MVP for morpohology module #866

timtreis · 2024-08-07T21:32:13Z

MRE:

import squidpy as sq
import spatialdata as sd
from spatialdata.datasets import raccoon
import spatialdata_plot
from scipy.stats import entropy

sdata = raccoon()

def my_func(regionmask, intensity_image):
    
    masked_values = intensity_image[regionmask]
    histogram, bin_edges = np.histogram(masked_values, bins=256, range=(0, 255))
    probabilities = histogram / np.sum(histogram)

    return entropy(probabilities, base=2)
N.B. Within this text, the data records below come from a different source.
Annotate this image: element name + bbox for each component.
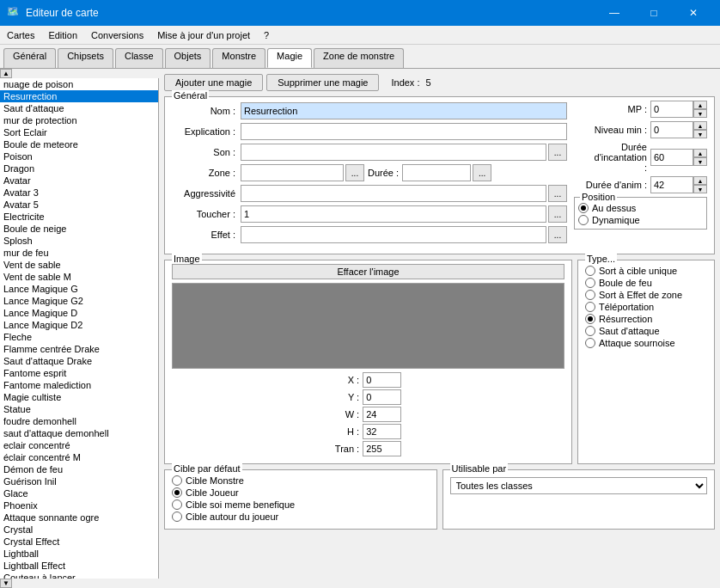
sidebar-item[interactable]: Lance Magique G — [0, 283, 158, 295]
clear-image-button[interactable]: Effacer l'image — [172, 264, 564, 279]
close-button[interactable]: ✕ — [674, 0, 713, 26]
position-au-dessus[interactable]: Au dessus — [578, 203, 703, 213]
sidebar-item[interactable]: Démon de feu — [0, 463, 158, 475]
tab-objets[interactable]: Objets — [165, 48, 211, 68]
sidebar-item[interactable]: Glace — [0, 487, 158, 499]
sidebar-item[interactable]: Fleche — [0, 331, 158, 343]
menu-conversions[interactable]: Conversions — [84, 26, 150, 44]
sidebar-item[interactable]: Guérison Inil — [0, 475, 158, 487]
zone-browse-button[interactable]: ... — [345, 164, 364, 181]
sidebar-item[interactable]: Lightball Effect — [0, 560, 158, 572]
sidebar-item[interactable]: Crystal Effect — [0, 536, 158, 548]
agressivite-browse-button[interactable]: ... — [548, 185, 567, 202]
utilisable-select[interactable]: Toutes les classes — [450, 477, 708, 494]
sidebar-item[interactable]: Flamme centrée Drake — [0, 343, 158, 355]
cible-radio-item[interactable]: Cible autour du joueur — [172, 511, 430, 522]
sidebar-item[interactable]: Avatar — [0, 175, 158, 187]
agressivite-input[interactable] — [241, 185, 546, 202]
sidebar-item[interactable]: nuage de poison — [0, 78, 158, 90]
duree-inc-down[interactable]: ▼ — [693, 157, 707, 166]
cible-radio-item[interactable]: Cible Monstre — [172, 475, 430, 486]
y-input[interactable] — [363, 389, 401, 405]
sidebar-item[interactable]: Attaque sonnante ogre — [0, 511, 158, 524]
son-browse-button[interactable]: ... — [548, 144, 567, 161]
sidebar-item[interactable]: Lance Magique D — [0, 307, 158, 319]
add-magie-button[interactable]: Ajouter une magie — [164, 74, 263, 91]
sidebar-item[interactable]: eclair concentré — [0, 439, 158, 451]
sidebar-item[interactable]: Saut d'attaque Drake — [0, 355, 158, 367]
sidebar-item[interactable]: Phoenix — [0, 499, 158, 511]
sidebar-item[interactable]: mur de protection — [0, 114, 158, 126]
sidebar-item[interactable]: Dragon — [0, 162, 158, 175]
sidebar-item[interactable]: Avatar 3 — [0, 187, 158, 199]
type-radio-item[interactable]: Téléportation — [585, 302, 707, 312]
type-radio-item[interactable]: Sort à Effet de zone — [585, 290, 707, 300]
sidebar-item[interactable]: Lance Magique G2 — [0, 295, 158, 307]
mp-up[interactable]: ▲ — [693, 101, 707, 109]
menu-help[interactable]: ? — [257, 26, 276, 44]
effet-browse-button[interactable]: ... — [548, 226, 567, 243]
sidebar-item[interactable]: mur de feu — [0, 247, 158, 259]
explication-input[interactable] — [241, 123, 567, 140]
type-radio-item[interactable]: Sort à cible unique — [585, 266, 707, 276]
menu-miseajour[interactable]: Mise à jour d'un projet — [150, 26, 257, 44]
menu-cartes[interactable]: Cartes — [0, 26, 41, 44]
toucher-browse-button[interactable]: ... — [548, 205, 567, 223]
sidebar-item[interactable]: Boule de neige — [0, 223, 158, 235]
cible-radio-item[interactable]: Cible Joueur — [172, 487, 430, 498]
zone-input[interactable] — [241, 164, 344, 181]
duree-browse-button[interactable]: ... — [473, 164, 491, 181]
tab-magie[interactable]: Magie — [267, 48, 312, 68]
sidebar-item[interactable]: foudre demonhell — [0, 415, 158, 427]
sidebar-item[interactable]: Avatar 5 — [0, 199, 158, 211]
tran-input[interactable] — [363, 441, 401, 456]
tab-monstre[interactable]: Monstre — [212, 48, 265, 68]
nom-input[interactable] — [241, 102, 567, 119]
tab-chipsets[interactable]: Chipsets — [58, 48, 113, 68]
menu-edition[interactable]: Edition — [41, 26, 84, 44]
type-radio-item[interactable]: Boule de feu — [585, 278, 707, 288]
effet-input[interactable] — [241, 226, 546, 243]
niveau-input[interactable] — [650, 121, 693, 138]
niveau-up[interactable]: ▲ — [693, 121, 707, 130]
sidebar-item[interactable]: Fantome malediction — [0, 379, 158, 391]
sidebar-item[interactable]: Fantome esprit — [0, 367, 158, 379]
sidebar-item[interactable]: Crystal — [0, 524, 158, 536]
sidebar-item[interactable]: Lightball — [0, 548, 158, 560]
duree-anim-input[interactable] — [650, 176, 693, 193]
sidebar-item[interactable]: Poison — [0, 150, 158, 162]
type-radio-item[interactable]: Attaque sournoise — [585, 338, 707, 348]
sidebar-item[interactable]: Vent de sable M — [0, 271, 158, 283]
duree-inc-up[interactable]: ▲ — [693, 149, 707, 157]
sidebar-scroll-down[interactable]: ▼ — [0, 579, 12, 588]
tab-classe[interactable]: Classe — [115, 48, 163, 68]
sidebar-item[interactable]: Resurrection — [0, 90, 158, 102]
duree-anim-up[interactable]: ▲ — [693, 176, 707, 185]
toucher-input[interactable] — [241, 205, 546, 223]
sidebar-item[interactable]: Couteau à lancer — [0, 572, 158, 579]
sidebar-item[interactable]: Statue — [0, 403, 158, 415]
sidebar-item[interactable]: Lance Magique D2 — [0, 319, 158, 331]
position-dynamique[interactable]: Dynamique — [578, 215, 703, 225]
sidebar-item[interactable]: Sort Eclair — [0, 126, 158, 138]
sidebar-item[interactable]: éclair concentré M — [0, 451, 158, 463]
cible-radio-item[interactable]: Cible soi meme benefique — [172, 499, 430, 510]
mp-input[interactable] — [650, 101, 693, 118]
niveau-down[interactable]: ▼ — [693, 130, 707, 138]
mp-down[interactable]: ▼ — [693, 109, 707, 118]
duree-inc-input[interactable] — [650, 149, 693, 166]
remove-magie-button[interactable]: Supprimer une magie — [266, 74, 379, 91]
minimize-button[interactable]: — — [595, 0, 634, 26]
x-input[interactable] — [363, 372, 401, 388]
w-input[interactable] — [363, 407, 401, 422]
type-radio-item[interactable]: Résurrection — [585, 314, 707, 324]
sidebar-item[interactable]: Electricite — [0, 211, 158, 223]
h-input[interactable] — [363, 424, 401, 439]
tab-zone-monstre[interactable]: Zone de monstre — [314, 48, 404, 68]
sidebar-item[interactable]: Boule de meteore — [0, 138, 158, 150]
sidebar-item[interactable]: Vent de sable — [0, 259, 158, 271]
sidebar-scroll-up[interactable]: ▲ — [0, 69, 12, 78]
sidebar-item[interactable]: Splosh — [0, 235, 158, 247]
sidebar-item[interactable]: Saut d'attaque — [0, 102, 158, 114]
maximize-button[interactable]: □ — [634, 0, 674, 26]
sq.im.quantify_morphology(
    sdata,
    label="segmentation",
    image="raccoon",
    methods=["area", "perimeter", "circularity", "intensity_mean", my_func],
    split_by_channels=True,
)

Notes

circularity is a non-skimage method but internal method (we need a library of those, can "steal" from CellProfiler + X)
my_func is an external method that gets fed to skimage.measure.regionprops. We need to provide doc on how to make such method. They take in a mask of the respective cell as well as a (potentially multi-channel) intensity image (both np.ndarrays).
add back to adata instead, align with rest of codebase
now thing of how to integrate custom callables that are external to the codebase, f.e. huggingface models
Needs to respect transformations & deal with different scales
Needs notebook in squidpy-notebooks

From discussion on 2024-08-13

Workstreams
- 1. "baseline" regionprops: what skimage has natively as functions, can query by string
- 1. "non-baseline" regionprops: other metrics we can "steal" from CellProfiler etc and make available by string internally
  - f.e. take math from https://github.com/CellProfiler/CellProfiler/blob/main/src/frontend/cellprofiler/modules/measuregranularity.py#L432
- 1. feed in methods that take in mask / intensity image
- 1. test performance of regionprops on actual data - does it work at scale at all?
  - if not, can we hijack the method and parallelize across chunks (parallel io) and collect
  - can we lazy-compute? dask?
- 1. respect transformations and datatree "zoom" - which matches, what does the user want?
- 1. my_func wrapper for model inference, f.e. from some HF-model?
  - download model etc?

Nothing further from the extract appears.